David H. López
David H. López

“Si yo hablase lenguas humanas y angélicas, y no tengo amor, vengo a ser como metal que resuena, o címbalo que retiñe. Y si tuviese profecía, y entendiese todos los misterios y toda ciencia, y si tuviese toda la fe, de tal manera que trasladase los montes, y no tengo amor, nada soy.”

Pablo de Tarso – 1 Corintios 13

 

“Una sociedad sin religión no puede prosperar. Una nación sin fe no puede durar. Porque la justicia, la bondad y la paz no pueden permanecer sin la Gloria del Dios Todopoderoso.”

Fueron palabras dichas ante un nutrido grupo de evangélicos en los Estados Unidos hace poco tiempo. El orador continuó, “debemos renovar el lugar de la fe y la familia como el centro de la vida norteamericana. Hay algunos que dicen que nuestra fe es anticuada. Pero nosotros sabemos que no es así. Nuestras tradiciones y valores son eternas e inmortales.”

No nos detendremos, por ahora, a desmenuzar en esencia las palabras reproducidas. Son de suyo ideas controversiales sobre todo para sociedades cuya tradición laica, como la nuestra, vive sus propias convulsiones.

Bien podríamos adivinar que el autor de dichas palabras fue un pastor o líder evangélico de la talla de los fallecidos Billy Graham o Jerry Falwell o de algún otro líder religioso de extracción cristiana, e incluso judía o musulmana.

Pero no. Fueron palabras de Donald Trump, presidente de los Estados Unidos. Y con discursos similares ha embelesado a una importante proporción de creyentes evangélicos en todo su país. Fue su pacto con ellos, a final de cuentas, uno de los factores más decisivos que sellaron su llegada a la Casa Blanca a cuenta de derrotar a la demócrata ultraliberal Hillary Clinton, contra quien dichos sectores han acumulado décadas de animadversión.

Hay un principio de la condición humana que apela a la congruencia. Jesús conquistó el corazón de las multitudes no sólo predicando amor al prójimo, sino también ejerciéndolo. La historia nos dice que el cristianismo más persuasivo y poderoso no ha empuñado ni armas, ni leyes ni siquiera argumentos, sino antes bien, amor en práctica.

No debería haber necesidad de hacerlo, pero lo señalamos porque nos parece inconcebible –si no es que patético– que muchos cristianos caigan rendidos ante discursos tan desprovistos de esencia. Hay quien enarbola el poder de la verdad por la verdad misma y por eso le disculpan a Trump su incongruencia que raya en lo inhumano, con un racional que dice, “no importa que no sea buen ejemplo de sus palabras, mientras lo diga y nos defienda”. Esa trampa pragmática omite la otra mitad del diagnóstico cristiano que trasciende a la lengua, “por sus frutos los conoceréis”.
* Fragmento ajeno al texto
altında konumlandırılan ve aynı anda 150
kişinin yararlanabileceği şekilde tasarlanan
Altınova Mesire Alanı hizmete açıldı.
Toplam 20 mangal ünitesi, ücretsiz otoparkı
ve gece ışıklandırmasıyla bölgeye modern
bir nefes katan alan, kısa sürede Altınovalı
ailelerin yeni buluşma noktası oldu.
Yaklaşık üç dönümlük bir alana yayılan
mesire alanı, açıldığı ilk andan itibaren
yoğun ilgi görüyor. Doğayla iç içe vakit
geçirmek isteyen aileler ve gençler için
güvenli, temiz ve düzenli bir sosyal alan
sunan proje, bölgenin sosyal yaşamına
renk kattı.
Familias inmigrantes separadas, niños apartados de sus padres y enjaulados, personas retenidas y rechazadas para su ingreso debido a su procedencia, su raza o por ser musulmanas; su xenófobo discurso de arranque de campaña y sus derivados, su retórica antimexicana que ha alentado agresiones espontáneas y masacres premeditadas; el autor de todo lo anterior habla como si chorreara amor cristiano en su vida y en su conducción pública y privada. Habla, pues, como cristiano; “comen santo, cagan diablo” dice el dicho popular mexicano.
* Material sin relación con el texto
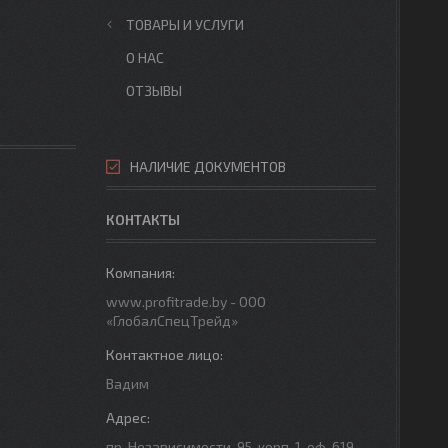
ТОВАРЫ И УСЛУГИ
О НАС
ОТЗЫВЫ
НАЛИЧИЕ ДОКУМЕНТОВ
КОНТАКТЫ
www.profitrade.by - ООО
«ГлобалСпецТрейд»
Вадим
пр. Независимости-95, корп. 1, оф. 619,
Algunos evangélicos en Latinoamérica lo defienden. Allí es cuando la ideología coloniza la fe y envuelven en religión sus ideas políticas; tienden a disculparlo todo.

Cuando Donald Trump habla de la Gloria de Dios y de la defensa de la religión y valores sagrados, viene a ser como metal que resuena o címbalo que retiñe. La verdadera tragedia es que trivializa y hasta ridiculiza de facto valores que la sociedad necesita para darle viabilidad a su propia convivencia.